Nine months later, little has changed. In his December letter, Carranza vowed to get the cited yeshivas to provide DOE with a “high-level timeline for next steps” by Jan. 15 and meet with all the schools by the end of June.

Neither promise was kept. Miranda Barbot, a schools spokesperson, confirmed in an email to THE CITY Wednesday that DOE was unable to even begin pursuing meetings with the schools until June, due to the coronavirus pandemic.

“In June, we began reaching out to schools again and fully intend to continue our inquiry,” she wrote. “All students deserve a high-quality education, and we made progress on our inquiry before the governor issued an executive order closing all schools in New York City.”

‘A Backslide’

According to attorney Wentworth-Ping, the damage to E.F. had already been done.

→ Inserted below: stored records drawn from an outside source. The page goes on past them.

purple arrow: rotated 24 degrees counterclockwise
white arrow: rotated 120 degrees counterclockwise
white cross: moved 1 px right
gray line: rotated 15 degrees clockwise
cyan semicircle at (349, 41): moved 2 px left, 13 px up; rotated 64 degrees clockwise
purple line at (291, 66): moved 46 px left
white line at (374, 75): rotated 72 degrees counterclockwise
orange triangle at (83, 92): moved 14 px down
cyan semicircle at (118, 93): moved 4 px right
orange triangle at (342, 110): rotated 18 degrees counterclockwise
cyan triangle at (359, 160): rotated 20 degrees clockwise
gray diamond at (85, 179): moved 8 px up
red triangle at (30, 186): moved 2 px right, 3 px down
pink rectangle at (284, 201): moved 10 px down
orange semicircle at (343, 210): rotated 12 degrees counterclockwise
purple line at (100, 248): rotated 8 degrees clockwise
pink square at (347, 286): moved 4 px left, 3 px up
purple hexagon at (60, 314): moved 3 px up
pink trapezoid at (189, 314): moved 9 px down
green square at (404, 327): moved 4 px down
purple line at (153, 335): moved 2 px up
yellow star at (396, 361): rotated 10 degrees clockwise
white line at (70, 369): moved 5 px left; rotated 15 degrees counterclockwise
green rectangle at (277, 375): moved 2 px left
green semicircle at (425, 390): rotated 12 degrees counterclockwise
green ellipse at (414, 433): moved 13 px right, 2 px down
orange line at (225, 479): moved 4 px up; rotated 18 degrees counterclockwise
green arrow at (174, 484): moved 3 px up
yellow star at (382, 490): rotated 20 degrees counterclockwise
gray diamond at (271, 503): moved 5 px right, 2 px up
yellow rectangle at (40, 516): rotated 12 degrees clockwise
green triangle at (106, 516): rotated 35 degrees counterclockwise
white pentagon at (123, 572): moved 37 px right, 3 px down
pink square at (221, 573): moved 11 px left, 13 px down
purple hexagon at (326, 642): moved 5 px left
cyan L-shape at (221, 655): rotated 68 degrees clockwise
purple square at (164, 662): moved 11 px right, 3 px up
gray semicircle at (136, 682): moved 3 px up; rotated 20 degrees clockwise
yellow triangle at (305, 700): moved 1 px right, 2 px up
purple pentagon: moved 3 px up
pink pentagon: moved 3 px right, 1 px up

“Today four and a half years since (E.F.’s mother) lodged her complaint on behalf of E.F., (she) has been provided with no evidence indicating progress at E.F.’s school,” Wentworth-Ping wrote to Carranza. “Now that E.F. has reached the age of 13, his secular studies have come to a complete halt. This is not progress — it is a backslide.”

Referring to DOI’s finding that de Blasio used the yeshiva investigation to leverage mayoral control in Albany, Wentworth-Ping wrote, “Childhood education is not something to be traded on in exchange for power and influence, and those in power abandon the children of our city when they engage in such conduct.”

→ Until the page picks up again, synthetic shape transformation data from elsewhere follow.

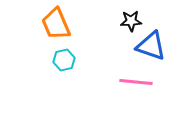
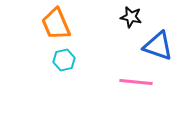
black star: moved 4 px up; rotated 15 degrees clockwise
blue triangle: moved 7 px right
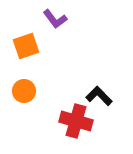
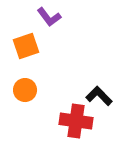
purple L-shape: moved 6 px left, 2 px up
orange circle: moved 1 px right, 1 px up
red cross: rotated 8 degrees counterclockwise
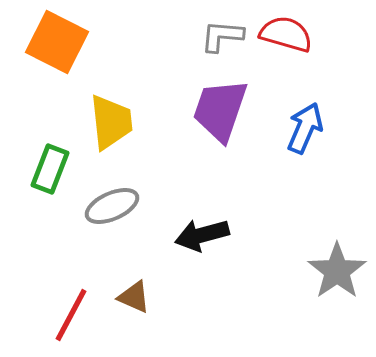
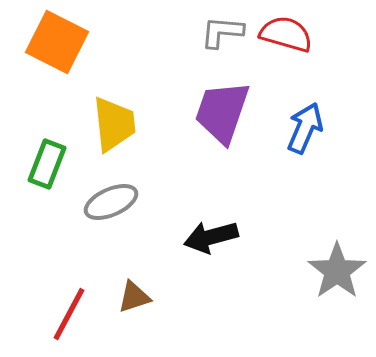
gray L-shape: moved 4 px up
purple trapezoid: moved 2 px right, 2 px down
yellow trapezoid: moved 3 px right, 2 px down
green rectangle: moved 3 px left, 5 px up
gray ellipse: moved 1 px left, 4 px up
black arrow: moved 9 px right, 2 px down
brown triangle: rotated 42 degrees counterclockwise
red line: moved 2 px left, 1 px up
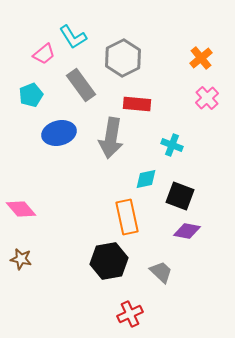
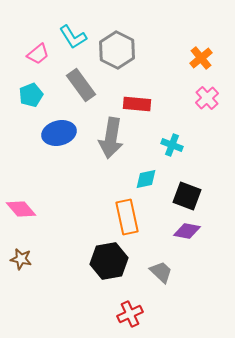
pink trapezoid: moved 6 px left
gray hexagon: moved 6 px left, 8 px up; rotated 6 degrees counterclockwise
black square: moved 7 px right
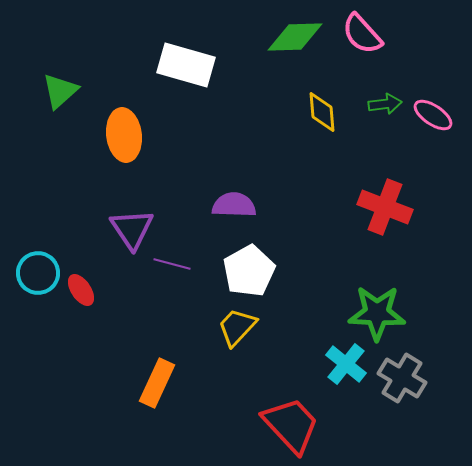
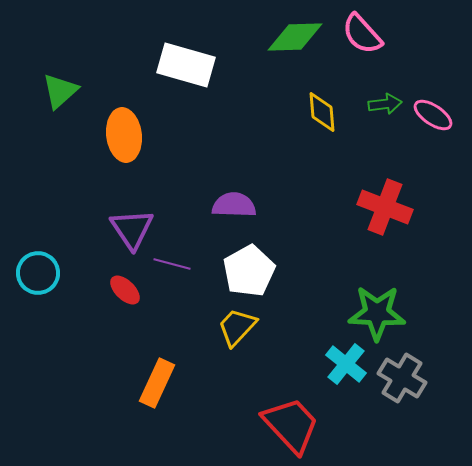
red ellipse: moved 44 px right; rotated 12 degrees counterclockwise
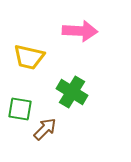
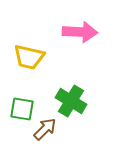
pink arrow: moved 1 px down
green cross: moved 1 px left, 9 px down
green square: moved 2 px right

On April 28, Bernadette Fitzgerald, the DOE official Carranza assigned to deal with the recalcitrant yeshivas, responded via a letter that made no mention of de Blasio’s use of the investigation for political purposes. Instead, Fitzgerald blamed the advent of the coronavirus in March for the lack of progress.

And she returned to the language DOE has used from the start of the investigation, writing: “The DOE’s hope is that collaboration with and progress by the schools will continue.”

The attorney for E.F.’s mother responded by letter to Fitzgerald May 24 by questioning why progress in fixing the school’s inadequacies during the pandemic couldn’t still be accomplished when the school had apparently continued to operate with in-class instruction during a time when the city had ordered all schools shut down.

“The point is even more critical for schools that have chosen to open during the pandemic in direct contravention of the governor and the mayor’s orders,” Wentworth-Ping wrote.

In her June 8 response, Fitzgerald repeated that DOE is back to “working with the schools involved, including Mosdos Chasidei Skver, to improve the secular instruction provided to students.”

She added, “I do not believe that a telephone conversation would be useful at this time.”